E completou: "As últimas decisões do governo foram pelo reconhecimento da política e da articulação como único meio de fazer o País avançar".

Uma reportagem publicada hoje pelo jornal O Estado de S. Paulo informou que o ministro da Defesa, Walter Braga Netto fez ameaças a Lira sobre a não realização das eleições de 2022, caso não seja instaurado o chamado "voto auditável", uma bandeira do presidente Jair Bolsonaro (sem partido).

O general pediu para comunicar, a quem interessasse, que não haveria eleições em 2022, se não houvesse voto impresso. Ao dar o aviso, o ministro estava acompanhado de chefes militares do Exército, da Marinha e da Aeronáutica.

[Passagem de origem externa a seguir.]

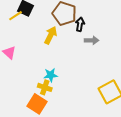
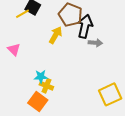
black arrow: (80, 24) -> (85, 26), size x1.6
cyan star: (51, 75) -> (41, 77), moved

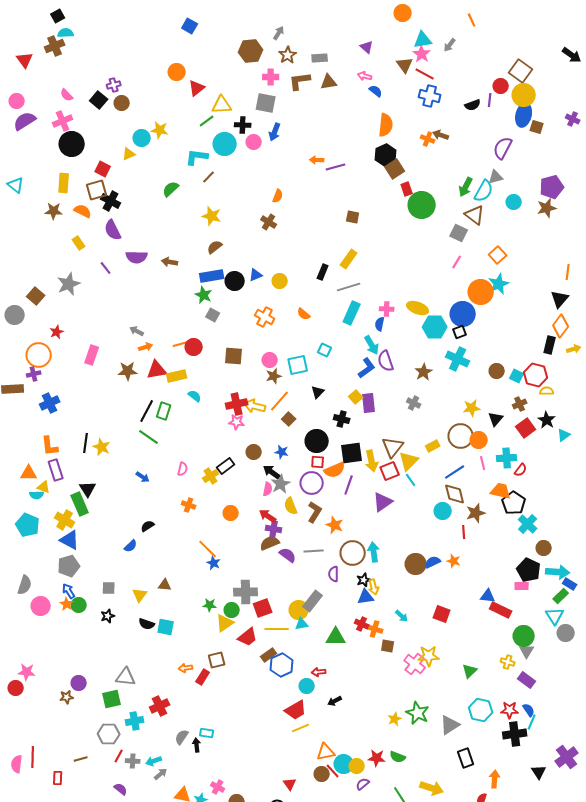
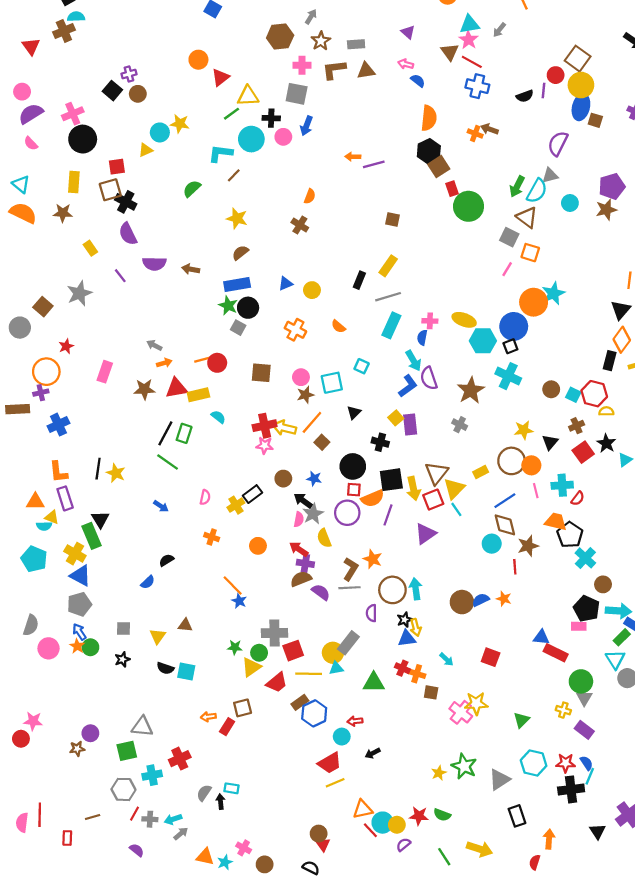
pink semicircle: (67, 95) -> (31, 143), moved
red square: (103, 169) -> (117, 167), turned -35
orange semicircle: (83, 211) -> (23, 213), moved, size x1.4
orange square: (498, 255) -> (530, 253), moved, turned -30
black circle: (235, 281) -> (248, 308), moved
brown star: (424, 372) -> (471, 390), size x1.4
brown L-shape: (315, 512) -> (351, 569), moved
brown circle: (322, 774) -> (319, 834), moved

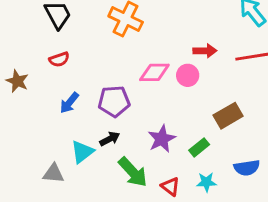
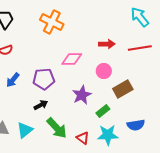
pink circle: (188, 75) -> (104, 71), moved
purple star: (162, 139) -> (82, 95), moved
cyan triangle: (82, 152) -> (25, 130), moved
cyan star: (206, 182) -> (108, 135), size x1.5

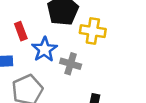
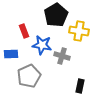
blue star: (44, 49) -> (42, 45), turned -30

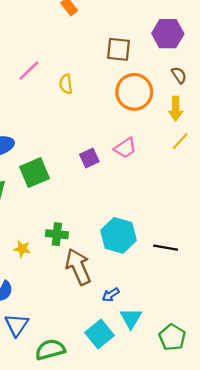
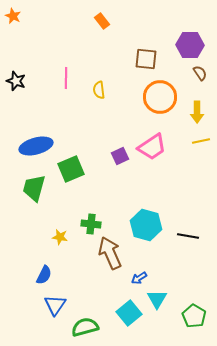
pink line: (29, 71) -> (66, 78), turned -45
brown semicircle: (179, 75) -> (200, 73), moved
yellow line: (180, 141) -> (201, 141), turned 36
pink trapezoid: (125, 148) -> (152, 147), size x1.4

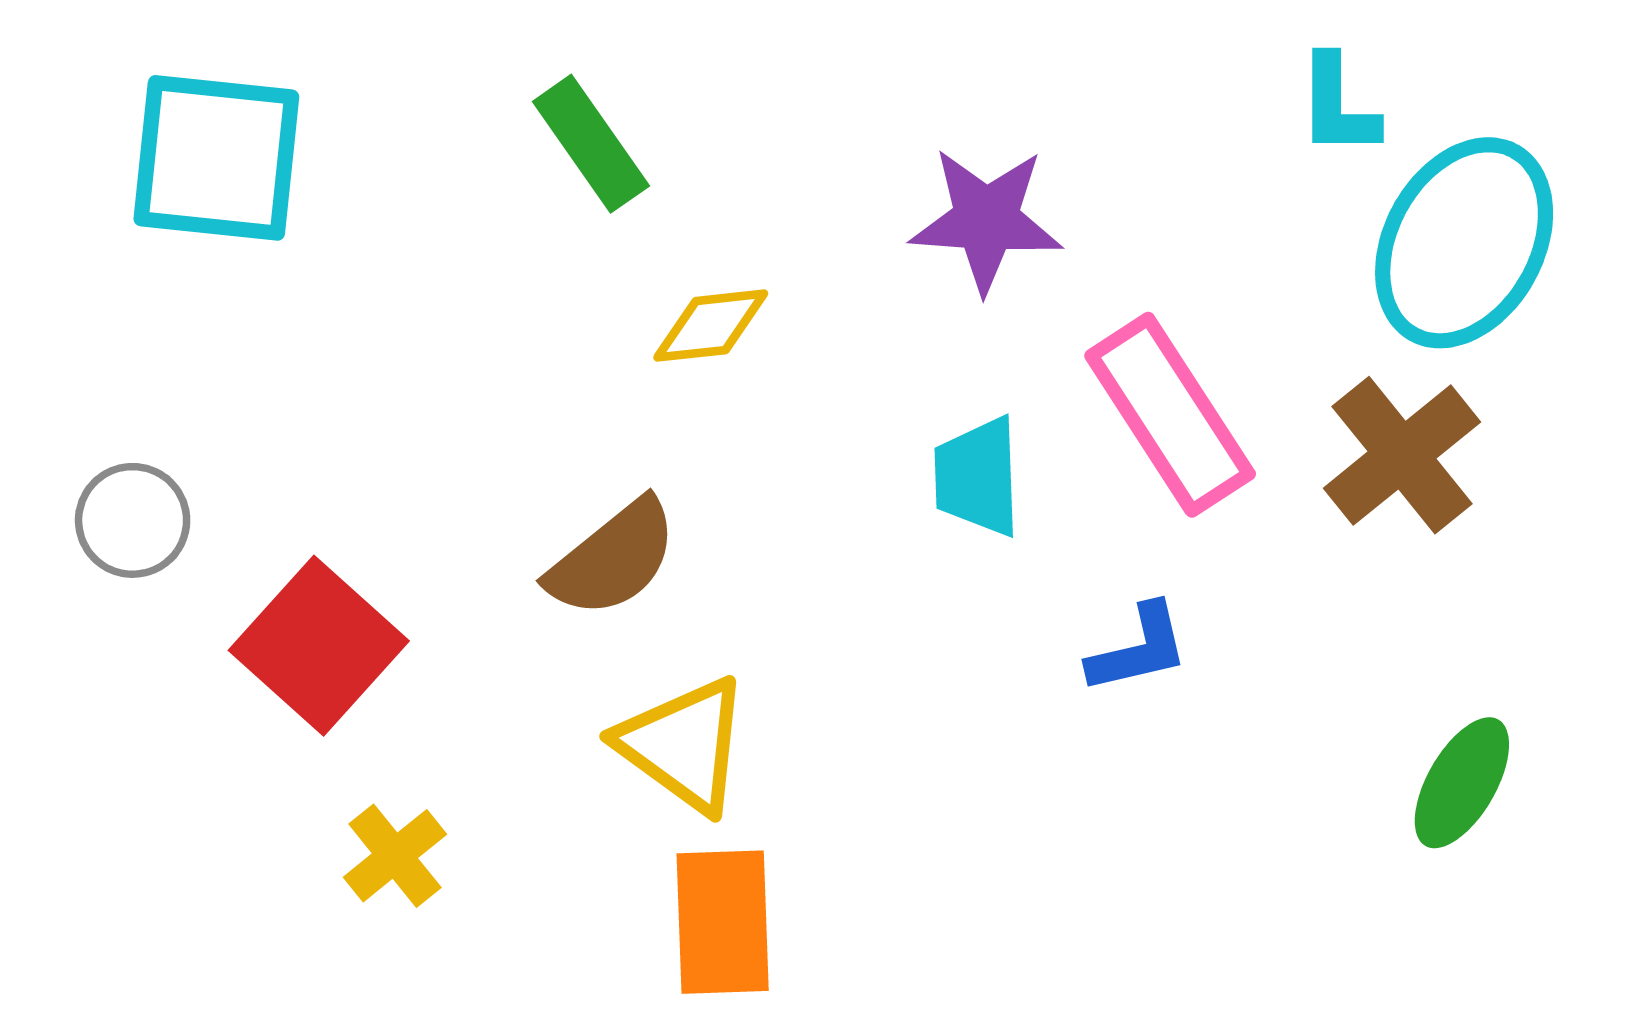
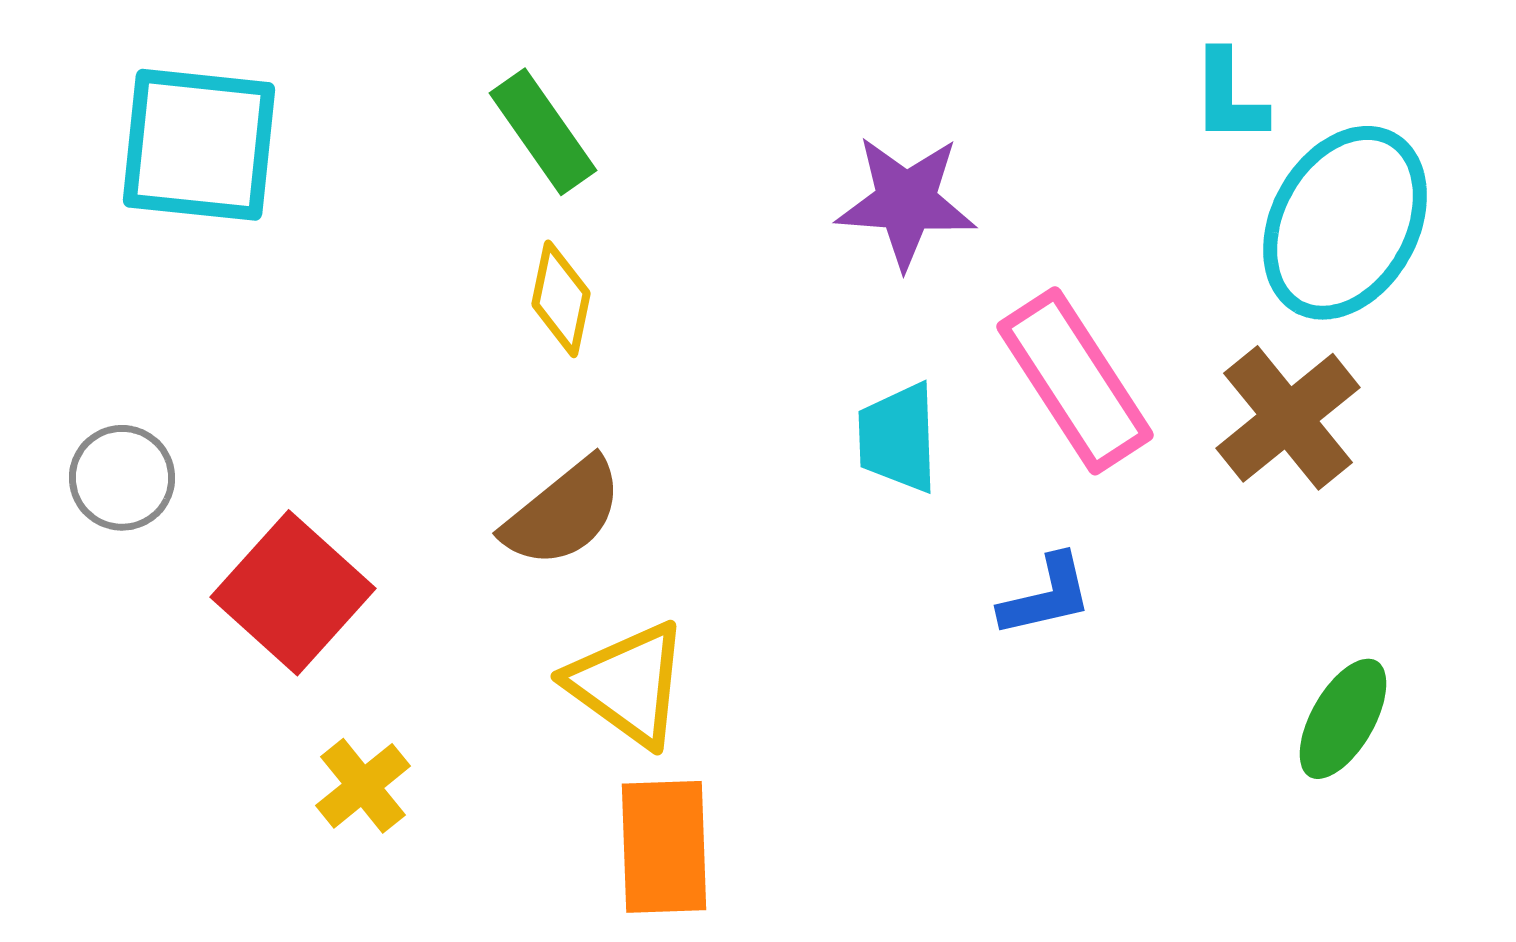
yellow diamond: (711, 326) -> (561, 299), moved, turned -72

Segundo a reportagem, a mensagem foi levada no último dia 8 ao presidente da Câmara por meio de um importante interlocutor político, que não teve o nome revelado.

Netto e Lira desmentem

Durante cerimônia de inauguração da Antena Multisatelital, Braga Netto leu uma nota negando as informações publicadas pelo jornal. O presidente da Câmara dos Deputados também rebateu a reportagem. Questionado pela agência de notícias Reuters, Lira respondeu em uma mensagem de texto: "mentira".

Sem provas ou indícios, Bolsonaro tem reiterado que o atual sistema eletrônico é passível de fraudes e que é preciso implementar o voto impresso. A insinuação infundada é a de que poderia haver fraude nas atuais urnas para derrotá-lo no ano que vem.

Ao contrário do que afirma Bolsonaro, o sistema eletrônico de votação é auditável e, desde a implementação da urna eletrônica em 1996, nunca foi comprovada uma fraude realizada em todas as eleições feitas desde então.